Unter dem Begriff Machine-to-Machine Kommunikation (M2) werden bereits heute leistungsfähige Technologien entwickelt, welche unsere Wirtschaft revolutionieren werden. Nicht nur die Vernetzung der verschiedensten Maschinen, sogar weltumfassende Stromnetze müssen miteinander verbunden werden. Die Herausforderungen hierfür sind gewaltig, da nicht nur technisch hohe Ansprüche gestellt werden sondern auch gesellschaftliche Widerstände zu überwinden sind, denn M2M-Kommunikation ruft bei Skeptikern nicht nur Begeisterung hervor. Befürchtungen über Eingriffe in die Privatsphäre, ökonomischer Nachteile sowie Datenmissbrauch werden laut. Dies nicht zuletzt deshalb, weil die neue Art der Kummunikation bestehende Marktmechanismen außer Kraft setzen wird. So setzen bisher weniger als 20% der Firmen auf die Vernetzung der Maschinen, obwohl bereits heute die Vorteile in Produktion und Logistik nachweisbar und Profitabilitätsverbesserungen belegbar sind.
M2M-Kommunikation
Die Vernetzung von Maschinen ermöglicht den automatisierten Datenaustausch von klassischen Produktionsmaschinen oder ganzen Produktionsstraßen ebenso wie von Alltagsgeräten und virtuellen Maschinen (Software) überall auf der Welt. Hierfür wird Informations- und Telekommunikationstechnik (IT) vermehrt, z.B. durch spezielle Chips, in Maschinen integriert. Auf diese Weise kann zum Beispiel das Licht oder die Heizung in der eigenen Wohnung per Smartphone oder Tablet gesteuert, können Fehlerzustände aus Fahrzeugen oder Maschinen direkt an den technischen Service übermittelt oder Pay-Per-Use Geschäftsmodelle im Bereich Car-Sharing umgesetzt werden. Damit diese Prozesse reibungslos ablaufen können erfordert M2M nicht nur leistungsfähige Computersysteme sondern auch zuverlässige Datenübertragungsnetze.
Anwendungsmöglichkeiten
Die wichtigsten Anwendungsmöglichkeiten sind:
Smart Grids sind intelligente Netzwerke, die gleichzeitig Energie und Daten übertragen können. Auf diese Weise ist es möglich z.B. die Stromgewinnung dem aktuellen Verbrauch in Echtzeit anzupassen. So kann etwa bei Windstille von erneuerbaren Energien auf herkömmliche Stromerzeuger umgeschaltet werden. Der Speicher von Elektrofahrzeugen kann mit Hilfe von Smart Grids optimal genutzt werden.

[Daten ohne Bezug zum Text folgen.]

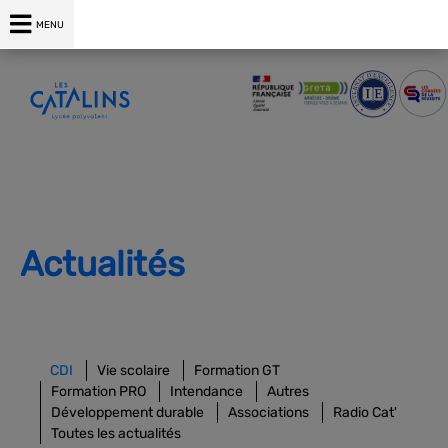
04 75 00 76 76
MENU
Actualités
CDI
Vie scolaire
Formation GT
Formation PRO
Intendance
Autres
Développement durable
Associations
Radio Cat'
Toutes les actualités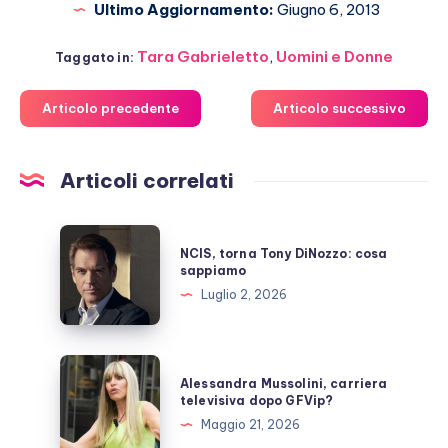
Ultimo Aggiornamento:
Giugno 6, 2013
Tara Gabrieletto
,
Uomini e Donne
Taggato in:
Articolo precedente
Articolo successivo
Articoli correlati
NCIS,
NCIS, torna Tony DiNozzo: cosa
torna
sappiamo
Tony
Luglio 2, 2026
DiNozzo:
cosa
sappiamo
Alessandra
Alessandra Mussolini, carriera
Mussolini,
televisiva dopo GFVip?
carriera
Maggio 21, 2026
televisiva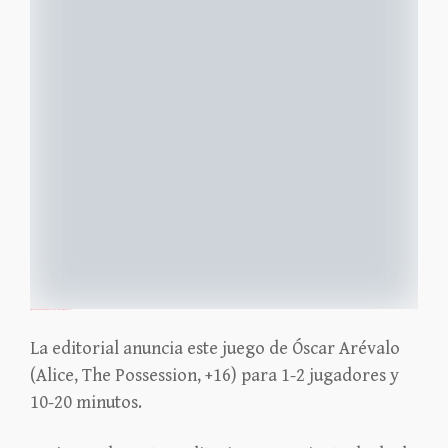
https://bsky.app/profile/owlisticgames.bsky.social/post/3ljgfamh27c2i
La editorial anuncia este juego de Óscar Arévalo
(Alice, The Possession, +16) para 1-2 jugadores y
10-20 minutos.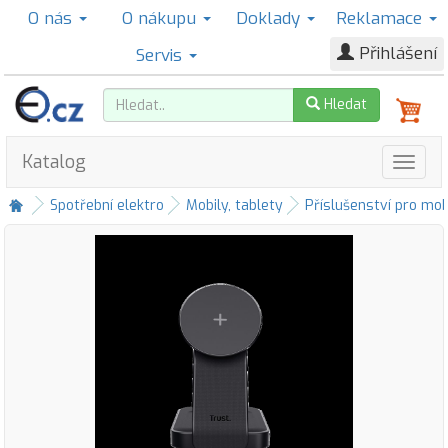
O nás
O nákupu
Doklady
Reklamace
Přihlášení
Servis
Hledat
Katalog
Spotřební elektro
Mobily, tablety
Příslušenství pro mob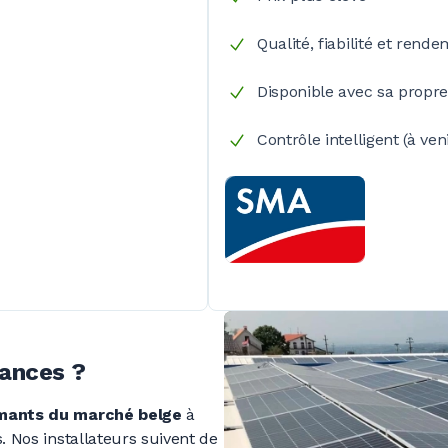
Qualité, fiabilité et rend
Disponible avec sa propr
Contrôle intelligent (à veni
mances ?
rmants du marché belge
à
. Nos installateurs suivent de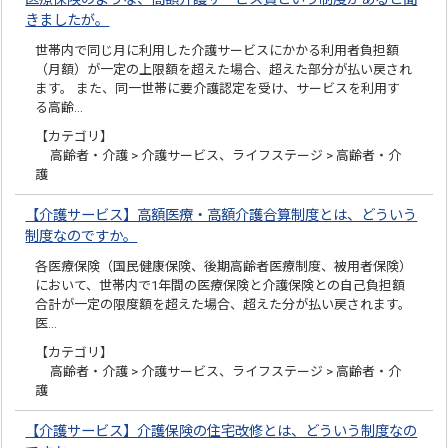
きましたが。
世帯内で同じ月に利用した介護サービスにかかる利用者負担額
（月額）が一定の上限額を超えた場合、超えた部分が払い戻され
ます。 また、同一世帯に要介護認定を受け、サービスを利用す
る高齢…
【カテゴリ】
高齢者・介護 > 介護サービス、ライフステージ > 高齢者・介
護
【介護サービス】高額医療・高額介護合算制度とは、どういう
制度なのですか。
各医療保険（国民健康保険、後期高齢者医療制度、被用者保険）
において、世帯内で1年間の医療保険と介護保険との自己負担額
合計が一定の限度額を超えた場合、超えた分が払い戻されます。
医…
【カテゴリ】
高齢者・介護 > 介護サービス、ライフステージ > 高齢者・介
護
【介護サービス】介護保険の住宅改修とは、どういう制度なの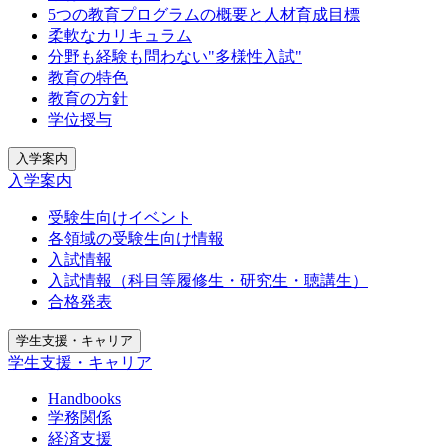
5つの教育プログラムの概要と人材育成目標
柔軟なカリキュラム
分野も経験も問わない"多様性入試"
教育の特色
教育の方針
学位授与
入学案内
入学案内
受験生向けイベント
各領域の受験生向け情報
入試情報
入試情報（科目等履修生・研究生・聴講生）
合格発表
学生支援・キャリア
学生支援・キャリア
Handbooks
学務関係
経済支援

Smart Metering dient der intelligenten Datenerfassung. Eingesetzt wird dieses Verfahren bereits zum ablesen von Stromzählern, die Rückmeldungen zum aktuellen Stromverbrauch geben können.

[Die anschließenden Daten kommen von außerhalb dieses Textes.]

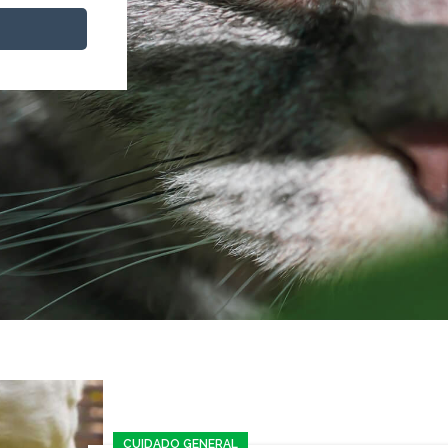
CUIDADO GENERAL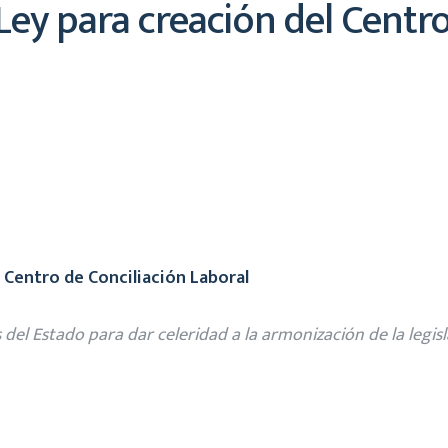
ey para creación del Centro
 Centro de Conciliación Laboral
del Estado para dar celeridad a la armonización de la legisl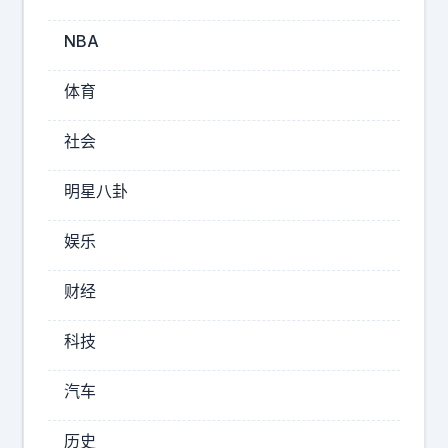
天
爱
NBA
亮
相
体育
活
动
社会
红
毯
明星八卦
，
尽
娱乐
显
成
财经
熟
女
科技
性
独
汽车
有
的
历史
魅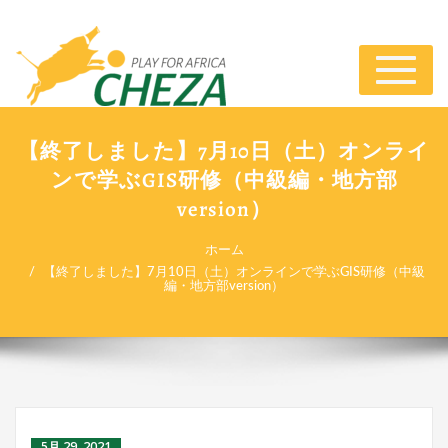
ナ
ビ
ゲ
ー
【終了しました】7月10日（土）オンライ
シ
ンで学ぶGIS研修（中級編・地方部
ョ
ン
version）
切
り
ホーム
替
【終了しました】7月10日（土）オンラインで学ぶGIS研修（中級
え
編・地方部version）
5月 29, 2021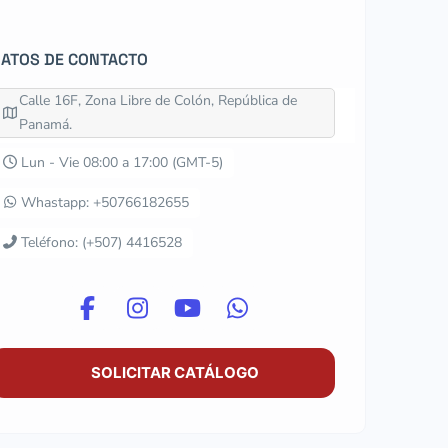
ATOS DE CONTACTO
Calle 16F, Zona Libre de Colón, República de
Panamá.
Lun - Vie 08:00 a 17:00 (GMT-5)
Whastapp: +50766182655
Teléfono: (+507) 4416528
SOLICITAR CATÁLOGO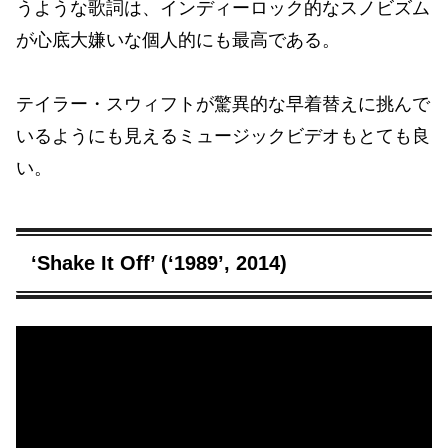
うような歌詞は、インディーロック的なスノビズム
が心底大嫌いな個人的にも最高である。
テイラー・スウィフトが驚異的な早着替えに挑んで
いるようにも見えるミュージックビデオもとても良
い。
‘Shake It Off’ (‘1989’, 2014)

Intelligentes Gebäudemanagement ermöglicht Smart Homes. Denkbar ist hier die automatische Steuerung aller Maschinen angepasst an den jeweiligen Stromtarif, die aktuelle Wetterlage oder die eigenen, persönlichen Gewohnheiten.

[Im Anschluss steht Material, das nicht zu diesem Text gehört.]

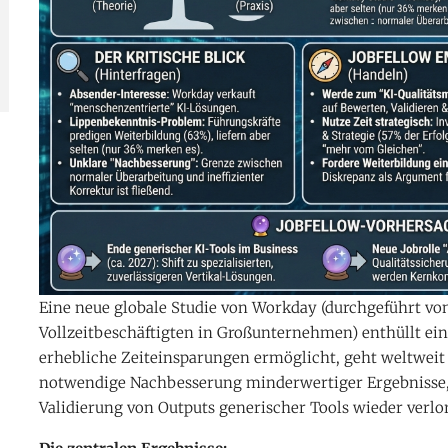
Eine neue globale Studie von Workday (durchgeführt vo
Vollzeitbeschäftigten in Großunternehmen) enthüllt ein
erhebliche Zeiteinsparungen ermöglicht, geht weltweit
notwendige Nachbesserung minderwertiger Ergebnisse,
Validierung von Outputs generischer Tools wieder verlo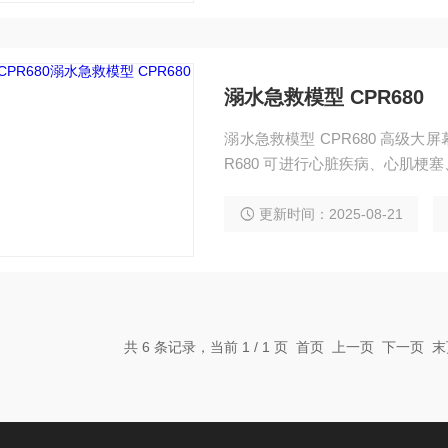
溺水急救模型 CPR680
溺水急救模型 CPR680 高级大屏幕液晶
R680 可进行心脏疾病、心肌
意外、自然灾害、意外事故等所
更新时间：2025-08-21
共 6 条记录，当前 1 / 1 页 首页 上一页 下一页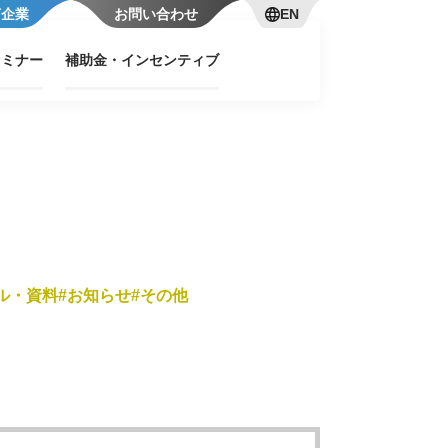
言企業
お問い合わせ
EN
セミナー
補助金・インセンティブ
ル・資料
お知らせ
その他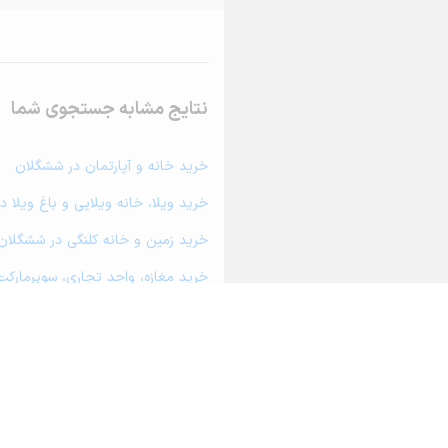
نتایج مشابه جستجوی شما
خرید خانه و آپارتمان در ششگلان
خرید ویلا، خانه ویلایی و باغ ویلا 
خرید زمین و خانه کلنگی در ششگلان
خرید مغازه، واحد تجاری، سوپرمارکت
خرید دفتر کار، واحد اداری و مطب 
خرید سوله، انبار، کارگاه، کارخانه، 
خرید خانه و آپارتمان در قره آغاج
خرید خانه و آپارتمان در شام غازان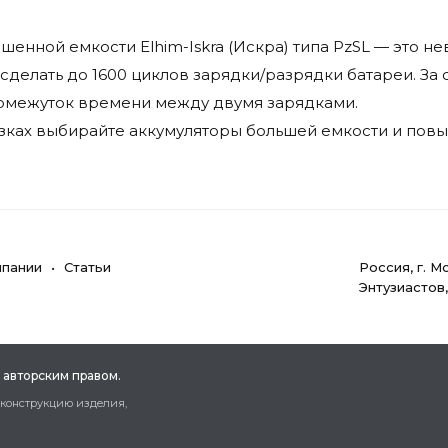
енной емкости Elhim-Iskra (Искра) типа PzSL — это 
сделать до 1600 циклов зарядки/разрядки батареи. За
ромежуток времени между двумя зарядками.
зках выбирайте аккумуляторы большей емкости и повыш
мпании
Статьи
Poccия, г. M
Энтузиастов
 aвтopcким пpaвoм.
 кoнcтpукцию издeлия,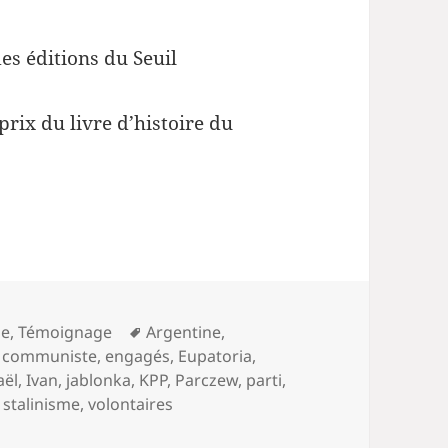
des éditions du Seuil
prix du livre d’histoire du
Mots-
he
,
Témoignage
Argentine
,
clés
,
communiste
,
engagés
,
Eupatoria
,
aël
,
Ivan
,
jablonka
,
KPP
,
Parczew
,
parti
,
,
stalinisme
,
volontaires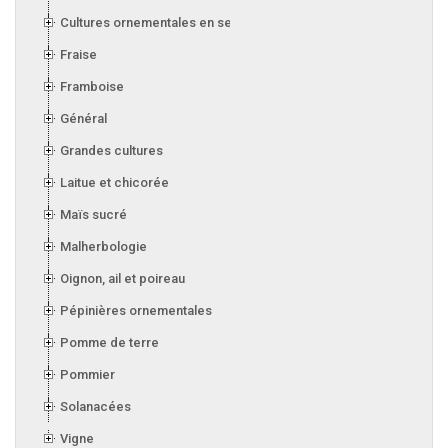
Cultures ornementales en serre
Fraise
Framboise
Général
Grandes cultures
Laitue et chicorée
Maïs sucré
Malherbologie
Oignon, ail et poireau
Pépinières ornementales
Pomme de terre
Pommier
Solanacées
Vigne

Gerade für das Energiemanagement sind die drei genannten Anwendungen interessant und eröffnen insbesondere bei zukünftig steigenden Energiekosten eine lukrative Einsatzmöglichkeit und leisten einen wesentlichen Beitrag zum globalen Umweltschutz und zu einer Transparenz in der Nutzung begrenzter Ressourcen. Weitere Anwendungen sind die Verkehrssteuerung, mobile Bezahlverfahren und Zugangssysteme bis hin zu Transport, Handel und Elektromobilität.
Herausforderungen
Produkte und Dienstleistungen müssen sich für die M2M-Welt tiefgreifend ändern. Entscheidend für deren Wert ist nicht mehr länger nur die Qualität sondern künftig auch der Grad der Vernetzung sowie der aus dieser Vernetzung entstehende Nutzen. Wichtig hierfür sind die Einführung von entsprechenden Standards sowie der Anpassung der Geschäftsprozesse in Unternehmen. Unternehmen müssen Kooperationen eingehen, um die Verbreitung der Technologien gemeinsam voranzutreiben was im Management zu erhöhten Koordinationsanstrengungen führt. Kooperationspartner kommen aus allen Bereichen der Wirtschaft angefangen bei den Kunden, Zulieferern aber auch Wettbewerbern sowie staatliche Institutionen.